Home Info Sawit Petani di Riau: Rp25 Juta Cuma-Cuma, Duit Dari Mana?

Petani di Riau: Rp25 Juta Cuma-Cuma, Duit Dari Mana?

2392

Pekanbaru, Gatra.com – Lelaki 53 tahun ini tak pernah menyangka bakal bisa meremajakan kebun kelapa sawitnya tanpa merogoh kocek pribadi. “Sama sekali enggak nyangka,” kata Ketua Koperasi Unit Desa (KUD) Makmur ini kepada Gatra.com di Desa Kebun Lado Kecamatan Singingi Kabupaten Kuantan Singingi, Riau, Senin pekan lalu.

Sarimin kemudian cerita kalau tiga tahun lalu, para petani kelapa sawit eks plasma PT. Wana Sari Nusantara sudah mendengar Badan Pengelola Dana Perkebunan Kelapa Sawit (BPDPKS) bakal menggelontorkan duit bantuan peremajaan kelapa sawit.

Hanya saja, dia dan semua petani plasma di kampungnya di Desa Sungai Sirih Kecamatan Singingi itu, sama sekali tak percaya. “Semua petani enggak percaya, termasuk petani di Sembilan desa lainnya. Soalnya nilai bantuan itu besar, Rp25 juta perhektar,” katanya tertawa.

Jangankan petani kata ayah tiga anak ini, bank mitra juga begitu. “Masa ada bantuan cuma-cuma sebanyak itu, uang dari mana?” begitulah komentar yang dia dengar.

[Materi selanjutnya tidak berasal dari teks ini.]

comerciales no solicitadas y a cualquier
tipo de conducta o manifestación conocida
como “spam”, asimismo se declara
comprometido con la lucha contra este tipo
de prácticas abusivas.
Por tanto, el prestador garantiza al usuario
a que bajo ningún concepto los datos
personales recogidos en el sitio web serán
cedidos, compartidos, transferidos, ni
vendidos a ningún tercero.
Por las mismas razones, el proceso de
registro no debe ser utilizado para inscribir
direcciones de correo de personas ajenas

Tapi setelah dinas perkebunan setempat mulai menggelar sosialisasi dan pelatihan, petani berangsur percaya, meski rasa ragunya masih lebih besar. “Waktu mengumpulkan berkas, kami masih belum percaya,” wajah lelaki ini kelihatan polos.

Singkat cerita, bulan Juni lalu kata Sarimin, duit PSR bantuan BPDPKS pun cair untuk lahan seluas 654 hektar. “Petani sangat senang. Benar-benar enggak menyangka. Insya Allah KUD kami akan menerima pencairan tahap kedua April tahun depan,” Sarimin semangat.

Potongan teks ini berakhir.